AUSTRALIA’S NON-EXISTENT HIGH SPEED RAIL

The Melbourne-Canberra-Sydney-Brisbane high-speed rail (HSR) proposal requires agreement on the method of funding. State, ACT and Commonwealth governments have common interest in providing a modern alternative to currently inadequate rail and air transportation on this intensively busy route. However, proposals to tax lands and towns adjacent to the HSR route are unduly restrictive and costly. The funding impasse seems to explain inaction on what constitutes an essential Australian infrastructure project. 

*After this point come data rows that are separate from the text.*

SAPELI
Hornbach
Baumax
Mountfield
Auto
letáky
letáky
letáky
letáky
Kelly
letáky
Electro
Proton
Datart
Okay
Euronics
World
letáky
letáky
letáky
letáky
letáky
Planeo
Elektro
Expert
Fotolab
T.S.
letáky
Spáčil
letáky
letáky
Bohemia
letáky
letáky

To stronger or lesser degrees, HSR would increase land values across the whole of Eastern Australia. For cost efficiency, therefore, it should be the federal government which funds the project – as with the 1917 Trans-Australian Railway. This could be done with the governments of Victoria, the Australian Capital Territory, New South Wales and Queensland cooperating by providing the use of their municipalities’ current site value assessments in which increased value from the HSR would be reflected nicely, if ‘hidden’ within their land valuations. A flat rate federal charge on site values, using municipal site valuations, could be levied along with income tax assessments, or separately in monthly instalments.

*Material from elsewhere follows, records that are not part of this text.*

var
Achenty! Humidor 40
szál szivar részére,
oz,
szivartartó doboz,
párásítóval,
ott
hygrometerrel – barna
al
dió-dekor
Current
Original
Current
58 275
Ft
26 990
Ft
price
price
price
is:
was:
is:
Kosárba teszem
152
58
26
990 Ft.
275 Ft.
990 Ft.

The Commonwealth government has the power to levy such a tax, as shown by the former federal land tax from 1910 to 1952, and the federal government clearly has an overriding interest in having the HSR project completed successfully. HSR fares would then be a matter of agreement between the states and the ACT. It would be a welcome offset if such a federal levy were to be introduced along with the Henry Tax Review’s proposals to abolish less worthy state and federal taxes.